Start of Excerpted data

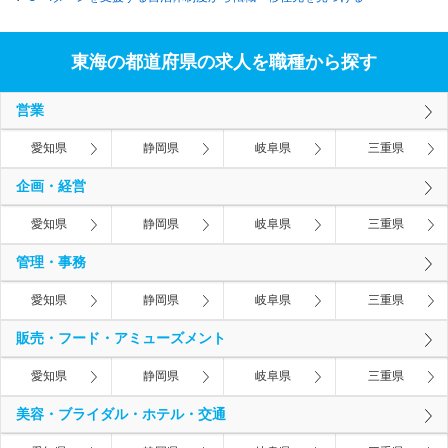
東海の都道府県の求人を職種から探す
営業
愛知県
静岡県
岐阜県
三重県
企画・経営
愛知県
静岡県
岐阜県
三重県
管理・事務
愛知県
静岡県
岐阜県
三重県
販売・フード・アミューズメント
愛知県
静岡県
岐阜県
三重県
美容・ブライダル・ホテル・交通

End of Excerpted data

Task to carry out:
Restate each of the entries above word for word and skip every image.

Your solution:
東海の都道府県の求人を職種から探す
営業
愛知県
静岡県
岐阜県
三重県
企画・経営
愛知県
静岡県
岐阜県
三重県
管理・事務
愛知県
静岡県
岐阜県
三重県
販売・フード・アミューズメント
愛知県
静岡県
岐阜県
三重県
美容・ブライダル・ホテル・交通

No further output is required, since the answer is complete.